The advent of non-impact printing as in the case of thermal printing, brought out the fact that the heating cycle must be controlled in a manner to obtain maximum repeated operations. Likewise, the control of ink jet printing in at least one form thereof must deal with rapid starting and stopping movement of the ink fluid from a supply of the fluid. In each case, the precise control of the thermal elements and of the ink droplets is necessary to provide for both correct and high-speed printing.
In the matter of ink jet printing, it is extremely important that the control of the ink droplets be precise and accurate from the time of formation of the droplets to depositing of such droplets on paper or like record media and to make certain that a clean printed character results from the ink droplets. While the method of printing with ink droplets may be performed either in a continuous manner or in a demand pulse manner, the latter type method and operation is disclosed and is preferred in the present application as applying the features of the present invention. The drive means for the ink droplets is generally in the form of a piezoelectric crystal element to provide the high-speed operation for ejecting the ink through the nozzle while allowing time between droplets for proper operation. The ink nozzle construction must be of a nature to permit fast and clean ejection of ink droplets from the print head.

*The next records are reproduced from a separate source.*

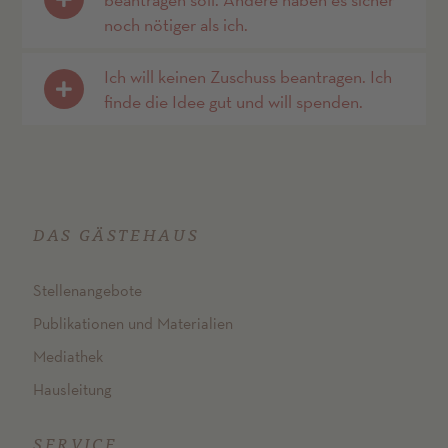
noch nötiger als ich.
Ich will keinen Zuschuss beantragen. Ich
finde die Idee gut und will spenden.
DAS GÄSTEHAUS
Stellenangebote
Publikationen und Materialien
Mediathek
Hausleitung
SERVICE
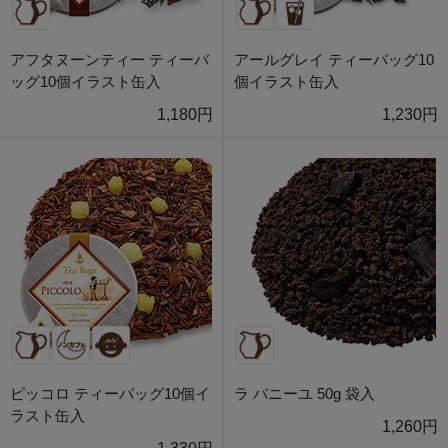
アフタヌーンティー ティーバ
アールグレイ ティーバッグ10
ッグ10個イラスト缶入
個イラスト缶入
1,180円
1,230円
ピッコロ ティーバッグ10個イ
ラ バニーユ 50g 袋入
ラスト缶入
1,260円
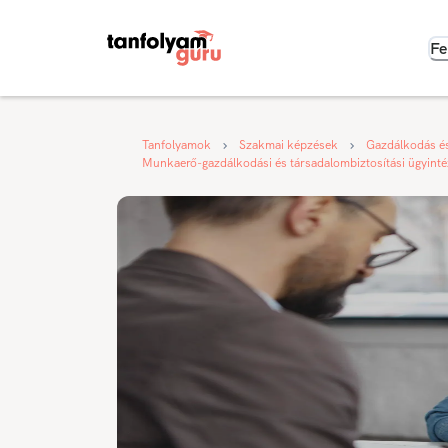
Fe
Tanfolyamok
Szakmai képzések
Gazdálkodás é
Munkaerő-gazdálkodási és társadalombiztosítási ügyint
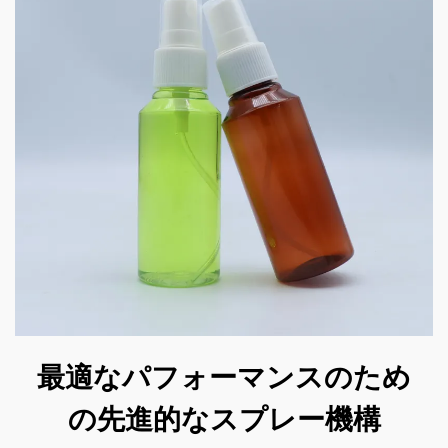
最適なパフォーマンスのため
の先進的なスプレー機構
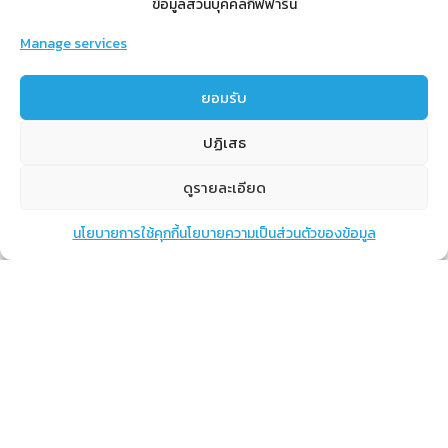
ข้อมูลส่วนบุคคลกิฟฟารีน
Manage services
สำหรับสมาชิก
ยอมรับ
สิทธิประโยชน์
ปฏิเสธ
ขั้นตอนการสมัครสมาชิก
การสั่งซื้อสินค้าราคาสมาชิก
ดูรายละเอียด
การเช็คยอด
นโยบายการใช้คุกกี้
นโยบายความเป็นส่วนตัวของข้อมูล
แชท
หน้าสินค้า
ตะกร้าสินค้า
การปิดยอด
เรียนรู้
กิฟฟารีนคืออะไร
เราทำอะไร
การทำงานของทีมเรา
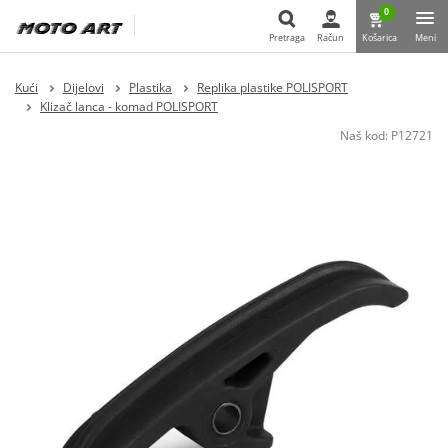
0
Pretraga
Račun
Košarica
Meni
Pretraga
Kući
Dijelovi
Plastika
Replika plastike POLISPORT
Klizač lanca - komad POLISPORT
Naš kod:
P12721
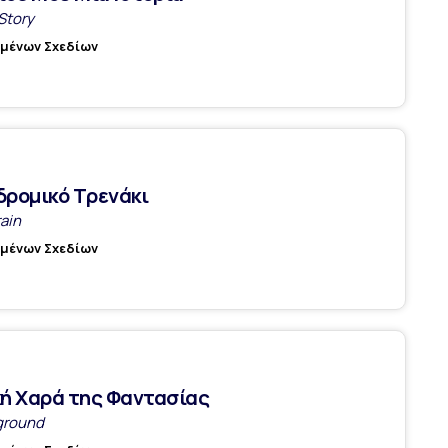
Story
υμένων Σχεδίων
δρομικό Τρενάκι
ain
υμένων Σχεδίων
κή Χαρά της Φαντασίας
yground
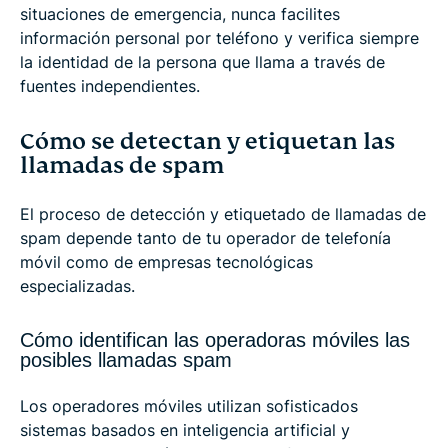
situaciones de emergencia, nunca facilites
información personal por teléfono y verifica siempre
la identidad de la persona que llama a través de
fuentes independientes.
Cómo se detectan y etiquetan las
llamadas de spam
El proceso de detección y etiquetado de llamadas de
spam depende tanto de tu operador de telefonía
móvil como de empresas tecnológicas
especializadas.
Cómo identifican las operadoras móviles las
posibles llamadas spam
Los operadores móviles utilizan sofisticados
sistemas basados en inteligencia artificial y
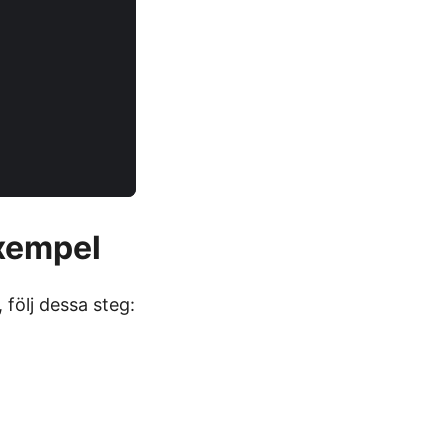
exempel
, följ dessa steg:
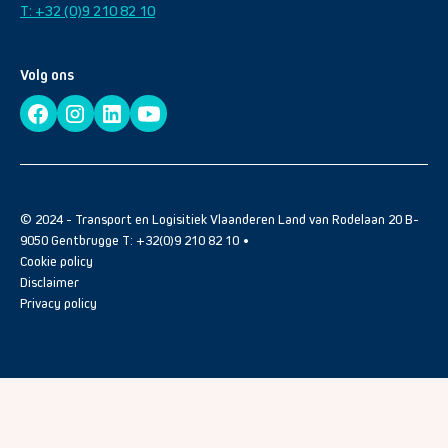
T: +32 (0)9 210 82 10
Volg ons
© 2024 - Transport en Logisitiek Vlaanderen Land van Rodelaan 20 B-
9050 Gentbrugge T: +32(0)9 210 82 10 •
Cookie policy
Disclaimer
Privacy policy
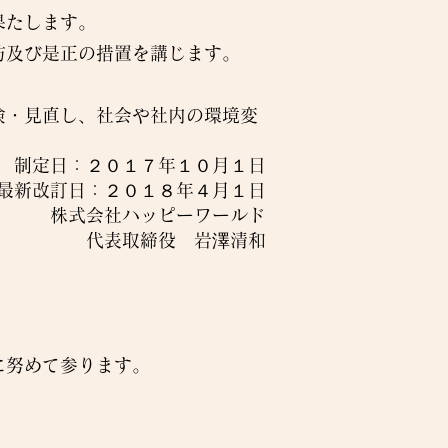
果たします。
防及び是正の措置を講じます。
検・見直し、社会や社内の環境変
制定日：２０１７年１０月１日
最新改訂日：２０１８年４月１日
株式会社ハッピーワールド
代表取締役 岩澤清和
に努めて参ります。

In the ink jet printer, the print head structure may be a multiple nozzle type with the nozzles aligned in a vertical line and supported on a print head carriage which is caused to be moved or driven in a horizontal direction for printing in line manner. The ink droplet drive elements or transducers may be positioned in a circular configuration with passageways leading to the nozzles. Alternatively, the printer structure may include a plurality of equally spaced horizontally alinged single nozzle print heads which are caused to be moved in back and forth manner to print successive lines of dots making up the lines of characters. In this latter arrangement, the drive elements or transducers are individually supported along a line of printing.
Since it is desirable to eliminate a curving transition section between the drive elements and the nozzles as in the case of the circular arrangement, it is proposed to provide an array of ink jet transducers in parallel manner for use in a compact print head.
Representative prior art in the field of ink jet print heads includes U.S. Pat. No. 3,373,437 issued to R. G. Sweet et al. on Mar. 12, 1968, which discloses a fluid droplet recorder with a plurality of jets and wherein a common fluid system supplies ink to an array of side-by-side nozzles.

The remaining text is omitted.